Moin!

On Mar 19, 2008, at 23:39 , Henry B. Hotz wrote:
> The fact that SMF's internals are so deliberately opaque makes it
> impossible for a typical admin to see if that is the case.  The fact
> that so many people (who don't want to) are *required* to deal with
> SMF means there are a lot of people who need that assurance who won't
> get it.
While I do agree that there could be more and better smf documentation,

especially technical design docs on how it fits together (if someone

has pointers please tell me), I disagree on the rest. First of all smf

so far for me my team and the several hundred Solaris 10 hosts is

something we rely on and have absolute confidence in. Second you still

can use /etc/*.d files, smf will automatically take care of them, but

once you discovered the beauty of it you won't do this anyway.



> As I have said before, I do not know enough about SMF to have a
> technical opinion.  However from a marketing and customer confidence
> standpoint it is clearly a disaster.
Well maybe you should have looked a bit deeper technically as smf
isn't something that you fall in love with when you first look at it.
However if you took the somehow steep learning curve (better docs
would help) than you are going to like it, as it solves real problems
quite nice i.e
- getting services started with non-root users
- getting services to start with least privileges
- delegating administration of services
- persistent enabling and disabling of services
- service dependancies
All of this brought us to migrate all of our internal services to
smf, and as you probably know by now I do like it.

One thing I want to note here on the original topic.
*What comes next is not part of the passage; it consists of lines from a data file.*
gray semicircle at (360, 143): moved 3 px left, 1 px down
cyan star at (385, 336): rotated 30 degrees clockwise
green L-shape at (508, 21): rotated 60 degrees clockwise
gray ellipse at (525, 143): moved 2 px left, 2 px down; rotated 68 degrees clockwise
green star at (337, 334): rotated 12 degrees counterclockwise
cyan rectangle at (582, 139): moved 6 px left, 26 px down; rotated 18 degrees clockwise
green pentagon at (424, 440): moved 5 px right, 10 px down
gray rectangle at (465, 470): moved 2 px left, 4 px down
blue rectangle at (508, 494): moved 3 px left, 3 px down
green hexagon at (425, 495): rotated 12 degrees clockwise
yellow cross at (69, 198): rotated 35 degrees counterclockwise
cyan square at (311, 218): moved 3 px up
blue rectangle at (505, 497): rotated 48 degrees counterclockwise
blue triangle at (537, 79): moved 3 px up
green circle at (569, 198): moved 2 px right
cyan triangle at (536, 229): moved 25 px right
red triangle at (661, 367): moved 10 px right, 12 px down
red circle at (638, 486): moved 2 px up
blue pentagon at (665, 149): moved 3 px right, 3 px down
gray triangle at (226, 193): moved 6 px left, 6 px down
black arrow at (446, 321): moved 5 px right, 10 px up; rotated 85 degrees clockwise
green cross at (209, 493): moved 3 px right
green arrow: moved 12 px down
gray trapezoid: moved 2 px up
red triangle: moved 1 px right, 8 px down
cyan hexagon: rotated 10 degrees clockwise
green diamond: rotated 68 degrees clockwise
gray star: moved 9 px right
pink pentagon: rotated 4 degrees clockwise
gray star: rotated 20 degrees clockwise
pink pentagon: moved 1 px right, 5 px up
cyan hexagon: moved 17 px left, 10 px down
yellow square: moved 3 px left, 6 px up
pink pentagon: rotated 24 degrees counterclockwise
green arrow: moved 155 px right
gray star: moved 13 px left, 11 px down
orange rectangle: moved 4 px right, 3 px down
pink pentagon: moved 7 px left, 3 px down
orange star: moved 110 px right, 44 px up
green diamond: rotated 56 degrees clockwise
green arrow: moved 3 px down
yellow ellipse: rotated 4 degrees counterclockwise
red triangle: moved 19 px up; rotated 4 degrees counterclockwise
What should
sms store in properties. IMHO everything that is directly OS
related e.g user to start with, smf authorization and anything
that is not specified in a configuration file, but can be only
supplied to the service via a command line option. Anything
else we should stay with config files.

> The intensity of opinions on this thread raise the question of whether
> the "official channels" are appropriate.  Marketing and customer
> relations issues should be dealt with by the appropriate management,
> not a technical development process.  It would appear that someone
> inside Sun should forward this thread to the appropriate management.
Well you can always talk to your Sun rep and ignore opensolaris.org.
You can also tell your Sun rep to look at this thread. I guess a lot
of people do that and issue there concerns or kudos over this way. I
did certainly tell our Sun rep that we do like smf :-). Other than that
opensolaris.org is a community and open to anyone.